Das passiert auch wenn ich grade auf der Platte rumschreibe oder ncihts auf der Platte mache.
Wenn mand as Gerät nicht abstöpselt läuft das Stundenlang so weiter. immer wird das Ding disconnectet und dann wieder conectet.

Is echt nervig weil man das Gerät sozusagen nichtmher verwenden kann.
Hat von euch schon wer ne Lösung gefunden?

lg


----------



## Xo-mate (1. Juli 2007)

Ich hab das auch bei einer aktiven externenen Platte (mit Stromanschluss) - ist echt nervig, weil ich dadrauf Videos habe, die ich mit einem Schnittprogramm bearbeite und ständig ist das ding kurz weg.


----------



## Hosian (1. Juli 2007)

Hast du vielleicht auch SiS 7001 USB-Treiber?
Also mein Board hat nämlich so einen Controller...
Hatte schon öfters Probleme mit den Treibern, weil es auch keine neuen gibt.


----------



## Xo-mate (1. Juli 2007)

Es sinnd die ganz normalen windows-treiber. wenn das die sis-treiber sind, dann hab ich sie - sonst nicht.


----------



## Nobody23 (1. Juli 2007)

Hallo

Deinstalliert mal die Windowstreiber und schliesst dann mal die Platte neu an.
Dann wird Windoof die Treiber neu installieren, was evtl hilft.


----------



## Hosian (2. Juli 2007)

Nobody23 hat gesagt.:


> Hallo
> 
> Deinstalliert mal die Windowstreiber und schliesst dann mal die Platte neu an.
> Dann wird Windoof die Treiber neu installieren, was evtl hilft.

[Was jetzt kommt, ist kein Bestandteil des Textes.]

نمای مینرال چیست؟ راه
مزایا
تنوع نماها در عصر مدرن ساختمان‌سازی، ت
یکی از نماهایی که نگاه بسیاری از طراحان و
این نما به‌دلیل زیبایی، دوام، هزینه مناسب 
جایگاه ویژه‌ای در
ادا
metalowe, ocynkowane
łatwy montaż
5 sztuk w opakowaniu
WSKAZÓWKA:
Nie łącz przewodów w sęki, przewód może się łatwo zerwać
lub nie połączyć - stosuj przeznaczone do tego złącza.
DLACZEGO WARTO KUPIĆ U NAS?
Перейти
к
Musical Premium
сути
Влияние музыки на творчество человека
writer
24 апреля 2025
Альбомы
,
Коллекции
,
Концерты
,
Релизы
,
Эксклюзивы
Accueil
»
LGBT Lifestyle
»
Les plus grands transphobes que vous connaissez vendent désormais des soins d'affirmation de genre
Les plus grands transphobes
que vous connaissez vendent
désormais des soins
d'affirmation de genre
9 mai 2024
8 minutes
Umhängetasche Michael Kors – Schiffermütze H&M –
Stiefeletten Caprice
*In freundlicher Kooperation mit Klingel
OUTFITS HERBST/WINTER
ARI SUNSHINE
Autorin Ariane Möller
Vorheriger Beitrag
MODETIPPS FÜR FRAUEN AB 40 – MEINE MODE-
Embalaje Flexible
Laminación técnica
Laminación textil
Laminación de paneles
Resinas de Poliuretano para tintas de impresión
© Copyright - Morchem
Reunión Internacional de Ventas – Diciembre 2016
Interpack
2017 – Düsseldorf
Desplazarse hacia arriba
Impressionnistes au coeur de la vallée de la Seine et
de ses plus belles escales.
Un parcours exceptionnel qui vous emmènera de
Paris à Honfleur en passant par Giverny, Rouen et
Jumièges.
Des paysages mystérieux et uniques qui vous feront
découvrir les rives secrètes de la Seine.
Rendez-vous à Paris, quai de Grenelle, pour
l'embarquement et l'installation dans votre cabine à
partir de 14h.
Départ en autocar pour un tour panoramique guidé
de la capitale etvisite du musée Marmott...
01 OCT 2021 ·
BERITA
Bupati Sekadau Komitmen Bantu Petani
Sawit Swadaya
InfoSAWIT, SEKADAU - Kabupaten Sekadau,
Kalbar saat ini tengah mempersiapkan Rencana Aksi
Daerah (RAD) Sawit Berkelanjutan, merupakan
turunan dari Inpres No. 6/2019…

Gute Idee: Hab ich getan, aber getan hat sich leider nichts.
Es ist zum aus der Haut fahren, weil es total nervt und der Paltte bestimmt auch nicht gut tut, dass sie immer wieder von neuem anlaufen muss.



Xo-mate hat gesagt.:


> Es sinnd die ganz normalen windows-treiber. wenn das die sis-treiber sind, dann hab ich sie - sonst nicht.



Jaaa, die Wondowstreiber hab ich auch, eben für den SiS Controller.
Guck mal im Gerätemanager unter USB-Controller.
Rechtsklick auf Arbeitsplatz>Eigenschaften>Hardware>Gerätemanager

Wenn da was bei USB-Controller mit SiS 7001 steht dann haben wir exakt das gleiche Problem und können davon ausgehen, dass es an den dummen Windowstreibern liegt.


----------



## blizzard3mb (19. September 2007)

Hallo erstmal 


Bei meinen MP3-Player hatte ich so ein ähnliches Problem . Er wurde von Windows getrennt
wenn ich ihn längere zeit nicht benutze .

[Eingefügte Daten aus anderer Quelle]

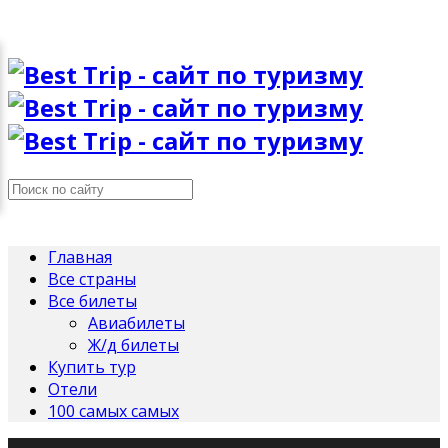
Главная
Все страны
Все билеты
Авиабилеты
Ж/д билеты
Купить тур
Отели
100 самых самых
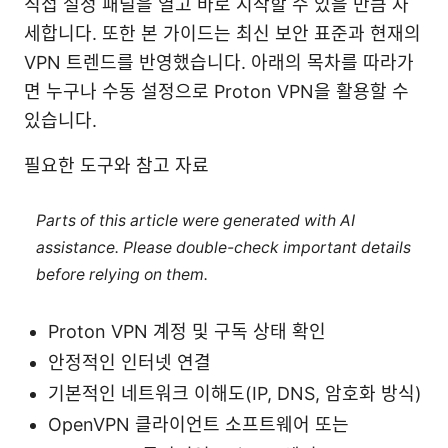
직접 설정 패널을 열고 바로 시작할 수 있을 만큼 자
세합니다. 또한 본 가이드는 최신 보안 표준과 현재의
VPN 트렌드를 반영했습니다. 아래의 목차를 따라가
면 누구나 수동 설정으로 Proton VPN을 활용할 수
있습니다.
필요한 도구와 참고 자료
Parts of this article were generated with AI
assistance. Please double-check important details
before relying on them.
Proton VPN 계정 및 구독 상태 확인
안정적인 인터넷 연결
기본적인 네트워크 이해도(IP, DNS, 암호화 방식)
OpenVPN 클라이언트 소프트웨어 또는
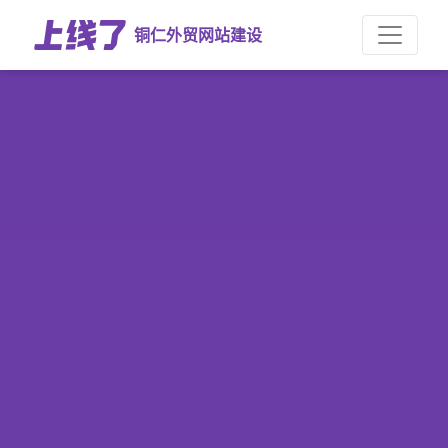
铜仁外贸网站建设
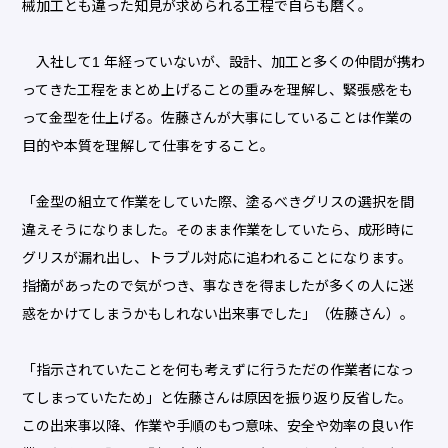
械加工とも違った知見が求められる工程で自らも磨く。
入社して1 年経っていないが、設計、加工と多くの仲間が携わ
ってきた工程をまとめ上げることの重みを理解し、緊張感をも
って金型を仕上げる。佐藤さんが大事にしていることは作業の
目的や本質を理解して仕事をすること。
「金型の組立て作業をしていた際、塗るべきグリスの選択を間
違えそうになりました。そのまま作業をしていたら、成形時に
グリスが漏れ出し、トラブル対応に追われることになります。
指摘があったので気がつき、事なきを得ましたが多くの人に迷
惑をかけてしまうかもしれない出来事でした」（佐藤さん）。
「指示されていたことを何も考えずに行うただの作業者になっ
てしまっていたため」と佐藤さんは原因を振り返り反省した。
この出来事以降、作業や手順のもつ意味、安全や効率の良い作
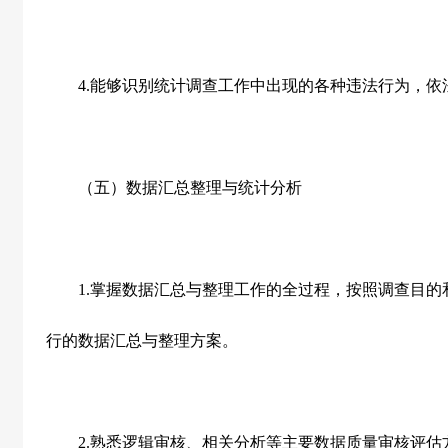
4.
能够识别统计调查工作中出现的各种违法行为，依
（五）数据汇总整理与统计分析
1.
掌握数据汇总与整理工作的全过程，按照调查目的
行的数据汇总与整理方案。
2.
熟悉逻辑审核、相关分析等主要数据质量审核评估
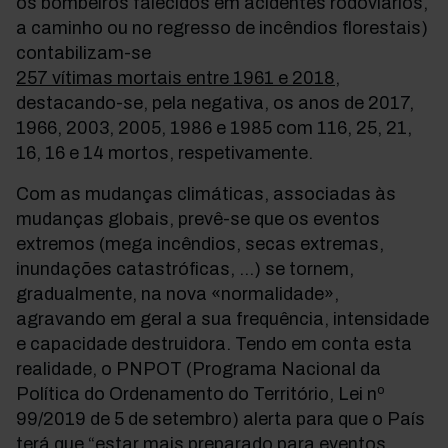
os bombeiros falecidos em acidentes rodoviários,
a caminho ou no regresso de incêndios florestais)
contabilizam-se
257 vítimas mortais entre 1961 e 2018
,
destacando-se, pela negativa, os anos de 2017,
1966, 2003, 2005, 1986 e 1985 com 116, 25, 21,
16, 16 e 14 mortos, respetivamente.
Com as mudanças climáticas, associadas às
mudanças globais, prevê-se que os eventos
extremos (mega incêndios, secas extremas,
inundações catastróficas, …) se tornem,
gradualmente, na nova «normalidade»,
agravando em geral a sua frequência, intensidade
e capacidade destruidora. Tendo em conta esta
realidade, o PNPOT (Programa Nacional da
Política do Ordenamento do Território, Lei nº
99/2019 de 5 de setembro) alerta para que o País
terá que “estar mais preparado para eventos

Ich ihr müsst einfach die energie verwaltung von dem gerät ausschalten


----------



## Hosian (19. September 2007)

funktioniert nicht


----------



## blizzard3mb (22. September 2007)

also ich hätte da noch einen vorschlag
setz dich in verbindung des händlers


----------



## kajooo (2. Januar 2008)

Ich habe ganz genau das gleiche Problem mit der gleichen Festplatte, bei mir ist das GErät allerdings schon einmal umgetauscht, es gab keine Veränderung. 
Hat hier jemand mittlerweile ne Lösung gefunden?


----------



## Hosian (8. Januar 2008)

Also ich hab das Problem damit gelöst, indem ich mir dann einbfach eine Neue 3,5" Platte geholt habe, die ein externes Netzteil hat.
Die 2,5" Platte hab ich verkauft.

Das Problem liegt jedoch, nach all meinen zahlreichen Versuchen an fremden PCs, an der Stromversorgung. Auf Deutsch: Mein Mainboard ist grottig schlecht oder die Platte saugt zu viel Strom. Da es aber bei allen anderen PCs funktionierte, muss man wohl damit leben, dass das Board zu wenig Strom an den entsprechenden Port liefert.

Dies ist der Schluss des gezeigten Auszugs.